We were right! The varimax for the 25 degree rotation was marginally better than the 37 degree rotation. (We definitely didn't do this wrong initially and believe that our initial conclusions were wrong.... We never doubted ourselves.) 

Part (l)

rotator3001 <- function(degrees)
{
    psi <- matrix(c(cos(-degrees*pi/180), sin(-degrees*pi/180),
                    -sin(-degrees*pi/180), cos(-degrees*pi/180)), 
                    nrow = 2, ncol = 2)
    arot <- mystonks%*%psi
    varimax <- var(arot[,2]^2) + var(arot[,1]^2)
    return(-varimax)
}

Part (m)

optim(par = 0, fn = rotator3001, method = "Nelder-Mead")
## Warning in optim(par = 0, fn = rotator3001, method = "Nelder-Mead"): one-dimensional optimization by Nelder-Mead is unreliable:
## use "Brent" or optimize() directly
## $par
## [1] 30.15156
## 
## $value
## [1] -0.32887
## 
## $counts
## function gradient 
##       42       NA 
## 
## $convergence
## [1] 0
## 
## $message
## NULL

Part (n)

psi <- matrix(c(cos(-30.15156*pi/180), sin(-30.15156*pi/180),
                    -sin(-30.15156*pi/180), cos(-30.15156*pi/180)), 
                    nrow = 2, ncol = 2)
arot <- mystonks%*%psi
arot
##             [,1]        [,2]
## SNDL -0.88257578 -0.11950150
## WRN  -0.84891530 -0.04062811
## NGD  -0.71199208 -0.09490803
## UPH  -0.13969133 -0.88680084
## WISH -0.02175483 -0.90244606

Part (o)

Well, I don’t think that we can increase this using a different angle of rotation since we already applied our optimization function…

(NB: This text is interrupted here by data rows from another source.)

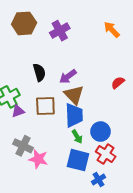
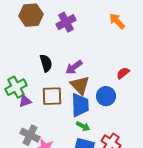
blue circle: (101, 132) -> (106, 96), moved
green arrow: (77, 137) -> (83, 126), turned -32

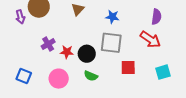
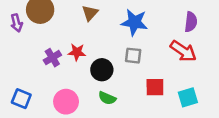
blue star: (112, 17) -> (134, 22), size x1.5
gray square: (111, 43) -> (133, 56), size x0.6
red star: (67, 52) -> (77, 52), moved
cyan square: (163, 72) -> (188, 97), moved

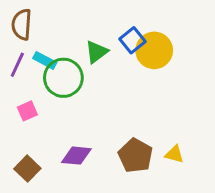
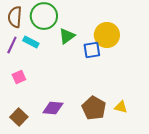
blue square: (133, 40) -> (92, 50), moved, turned 30
green circle: (63, 78) -> (44, 16), moved

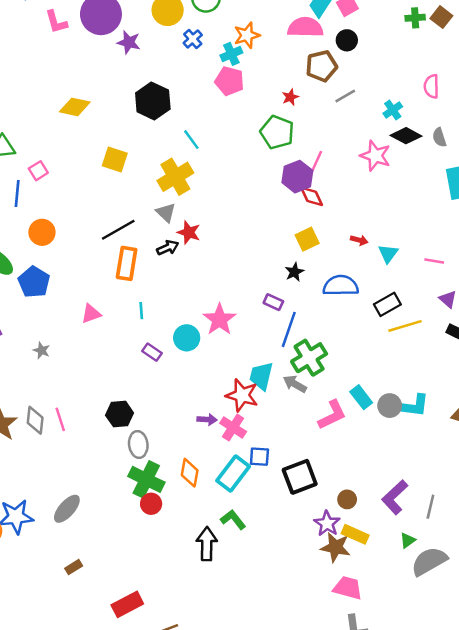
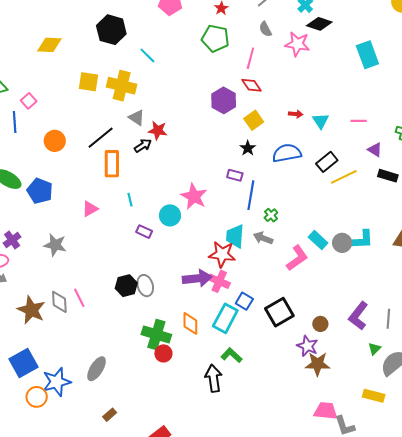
gray semicircle: (439, 137) -> (265, 29), moved
yellow cross: (175, 177) -> (122, 86), moved, turned -36
purple hexagon: (297, 177) -> (224, 100), moved
orange circle: (42, 232) -> (55, 141), moved
gray star: (42, 350) -> (55, 245), size x1.6
green cross: (309, 358) -> (271, 215), size x0.5
purple arrow: (207, 420) -> (197, 278), size x1.8
gray ellipse: (138, 444) -> (145, 286), moved
blue square: (259, 457) -> (244, 301), turned 36
yellow rectangle: (355, 534) -> (374, 396), moved
pink trapezoid: (348, 588) -> (326, 411), moved

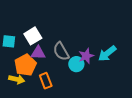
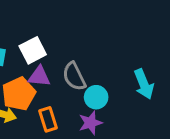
cyan arrow: (107, 54) -> (144, 84), turned -78
purple star: (86, 56) -> (90, 123), moved

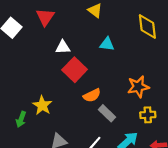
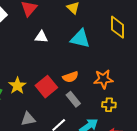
cyan triangle: (107, 44) -> (80, 39), size x1.5
red square: (75, 70) -> (46, 87), moved
orange semicircle: (92, 95) -> (70, 77), moved

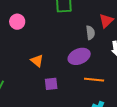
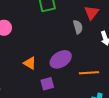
purple ellipse: (79, 56) -> (61, 59), moved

var(arot[,2]^2) + var(arot[,1]^2)
## [1] 0.32887

EXERCISE 02

Part (a)

library(readxl)
DistressData <- read_excel("C:/Users/Sarah Chock/OneDrive - University of St. Thomas/Senior Year/STAT 360 Comp Stat and Data Analysis/Exploratory Data Analysis/DistressData.xlsx")
dd <- as.matrix(DistressData)
dd[which(dd==3)] = 6
dd[which(dd==5)] = 3
dd[which(dd==6)] = 5

Part (b)

R <- cor(dd)
val <- eigen(R)$values
vec <- eigen(R)$vectors
Lreduced <- diag(val[1:2])
Vreduced <- vec[,(1:2)]
loading <- Vreduced%*%sqrt(Lreduced)
loading
##             [,1]        [,2]
##  [1,] -0.8152669 -0.06722211
##  [2,] -0.5915083 -0.47432527
##  [3,] -0.6365186 -0.43014068
##  [4,] -0.7875711 -0.16734074
##  [5,] -0.8271228 -0.17485648
##  [6,] -0.8366072  0.05893453
##  [7,] -0.7565806 -0.17848135
##  [8,] -0.5389876  0.59585573
##  [9,] -0.6188137  0.59261280
## [10,] -0.4113073  0.68911750

Part (c)

plot(loading, xlim = c(-1,1), ylim = c(-1,1))
abline(v = 0, h = 0)

Part (d)

Visually, this looks very complex because there are a lot of points hanging out in the middle of the second and third quadrants. 

Part (e)

We don't think that orthogonal rotation will fix our problems (aka reduce complexity), for several reasons. For one, while we were in class, you said we would have a problem where rotating wouldn't fix it. For two, the point clusters are a distance away from each other where moving the axes won't put them in a better place.